Сурлай. Дочь последнего шамана

27 сентября по 15 октября 2003 года по территории Алтая прокатилась волна сильных землетрясений. Камнепады, обвалы, оползни, трещины в земле – настоящий удар стихии. Толчки ощущались в крупных городах Алтайского края, Кемеровской и Новосибирской областей, а также в Казахстане. Вблизи села Акташ, что находится на южном склоне Курайского хребта, располагался один из эпицентров. Многие дома были разрушены, как и единственная сельская школа, восстановленная лишь в 2010 году. Пожалуй, благодаря особой истории и уникальному месторасположению этого поселения мне захотелось написать рассказ именно об Акташе.

В краю, где горы подпирают небеса, жила когда-то последняя в своём роду шаманка Сурлай. Люди селения Акташ помнят её старой и молчаливой, но добросердечной. Отец Сурлай Байду был человеком известным и почитаемым среди коренного населения. Издалека заприметив кожаную куртку, увешанную разноцветными лоскутками и перьями, народ понимал, что это идёт шаман. Яростные и зоркие глаза его, сверкавшие под густыми чёрными бровями, одним внушали страх, а другим – благоговейный трепет. Говорят, он провидел будущее и лечил одним лишь словом.
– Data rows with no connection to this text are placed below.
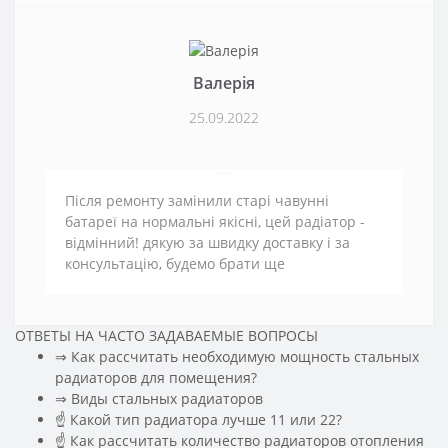
Валерія
25.09.2022
Після ремонту замінили старі чавунні
батареї на нормальні якісні, цей радіатор -
відмінний! дякую за швидку доставку і за
консультацію, будемо брати ще
ОТВЕТЫ НА ЧАСТО ЗАДАВАЕМЫЕ ВОПРОСЫ
⇒ Как рассчитать необходимую мощность стальных
радиаторов для помещения?
️⇒ Виды стальных радиаторов
☝ Какой тип радиатора лучше 11 или 22?
☝ Как рассчитать количество радиаторов отопления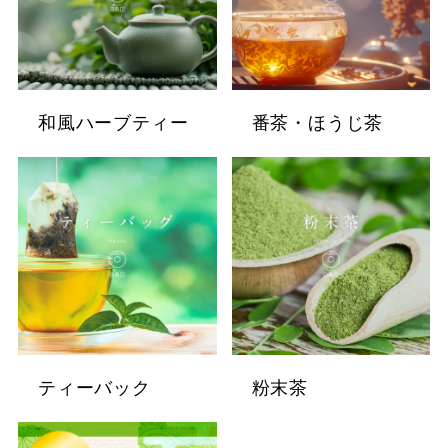
和風ハーブティー
番茶・ほうじ茶
ティーバック
粉末茶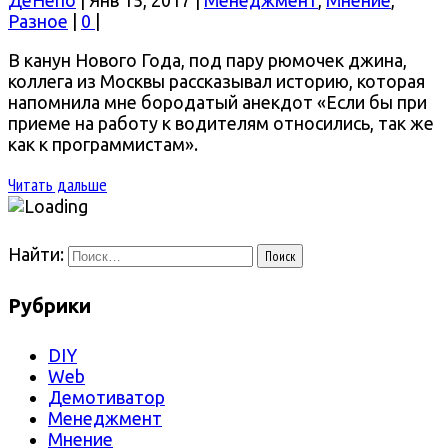
Разное
|
0
|
В канун Нового Года, под пару рюмочек джина,
коллега из Москвы рассказывал историю, которая
напомнила мне бородатый анекдот «Если бы при
приеме на работу к водителям относились, так же
как к программистам».
Читать дальше
Найти:
Рубрики
DIY
Web
Демотиватор
Менеджмент
Мнение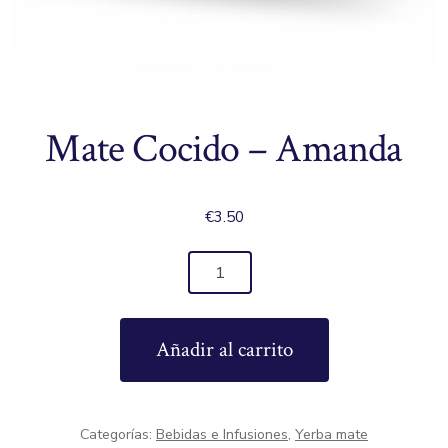
Mate Cocido – Amanda
€
3.50
Mate
Cocido
-
Añadir al carrito
Amanda
cantidad
Categorías:
Bebidas e Infusiones
,
Yerba mate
Ещё до Великой Отечественной войны они с женой перебрались в укромное местечко у подножия гор, где пенистая речушка Мёнка впадает в более стремительную реку Чибитку. Старожилы до сих пор припоминают, что во времена разработки Акташского месторождения киновари Байду не раз приходил разгневанный, будто грозовая туча. Он бил в бубен у штольни, где шахтёры добывали драгоценную руду, камлал и призывал людей покинуть эти земли, чтобы не тревожить местных духов. Но кто бы стал его слушать? Военной металлургии требовалась ртуть, а потому Социалистическая Машина грызла корни горы с тем же рвением, что червь грызёт яблоко в поисках сердцевины. Хорошо ещё, что не арестовали или того хуже…
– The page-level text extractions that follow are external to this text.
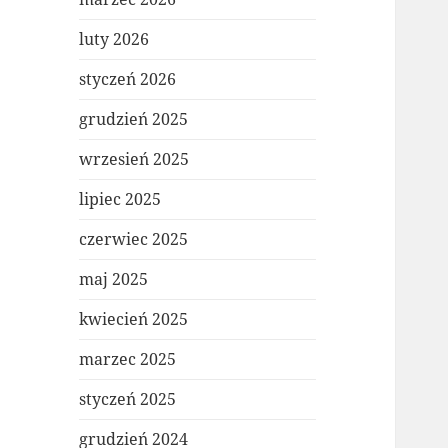
luty 2026
styczeń 2026
grudzień 2025
wrzesień 2025
lipiec 2025
czerwiec 2025
maj 2025
kwiecień 2025
marzec 2025
styczeń 2025
grudzień 2024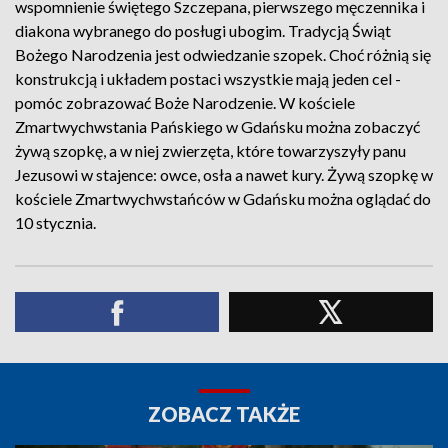
wspomnienie świętego Szczepana, pierwszego męczennika i
diakona wybranego do posługi ubogim. Tradycją Świąt
Bożego Narodzenia jest odwiedzanie szopek. Choć różnią się
konstrukcją i układem postaci wszystkie mają jeden cel -
pomóc zobrazować Boże Narodzenie. W kościele
Zmartwychwstania Pańskiego w Gdańsku można zobaczyć
żywą szopkę, a w niej zwierzęta, które towarzyszyły panu
Jezusowi w stajence: owce, osła a nawet kury. Żywą szopkę w
kościele Zmartwychwstańców w Gdańsku można oglądać do
10 stycznia.
ZOBACZ TAKŻE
Мать Сурлай Тана была женщиной скромной и миролюбивой. Эти качества она передала дочери: научила её управляться со скотиной и разбираться в травах. Тана вообще не любила конфликтов и старалась успокоить мужа каждый раз, когда тот собирался в очередной «поход на штольню». Но даже она не стала мешать Байду, когда в Акташе началось строительство ГЭС. «Неужто они хотят подчинить себе матушку-Чую?» – ужасалась Тана. То был тысяча девятьсот шестидесятый год. Байду собрал скрывавшихся в горах шаманов и отправился к Белухе, чтобы совместными усилиями упросить дух Великого Отца вмешаться и остановить обезумевших белых людей. Сурлай была уже взрослой и даром пращуров обладала довольно сильным. Отец успел её многому обучить, но с собой не взял, убедив дочь, что нельзя оставлять мать одну с хозяйством и по соседству с такими неразумными людьми.
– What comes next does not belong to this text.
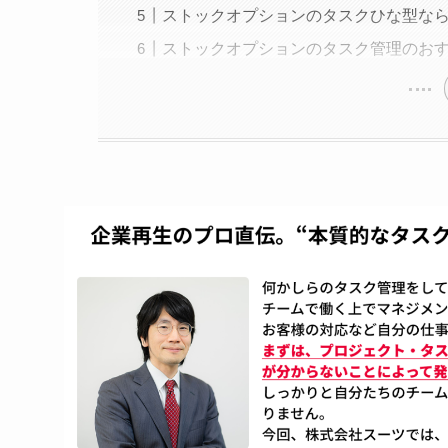
ストックオプションのタスクひな型な
ストックオプションのタスク管理のお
Байду бесследно исчез, и никто не знает его судьбы или судьбы других шаманов. Тана ушла из жизни через пять лет, тяжело заболев недугом, который не исцелить отварами или камланиями. Так Сурлай осталась жить одна в небольшом, но крепком доме, сложенном из лиственничных брёвен. Шли годы, и строительство ГЭС заглохло, зачахло, словно росток, которого лишили солнечного света. Матушка-Чуя вздохнула свободно и направила свои воды, не меняя прежнего русла. В Акташе волей-неволей стали поговаривать, будто аварии в шахте и разруха на гидроэлектростанции – вина старика Байду, последнего и величайшего шамана.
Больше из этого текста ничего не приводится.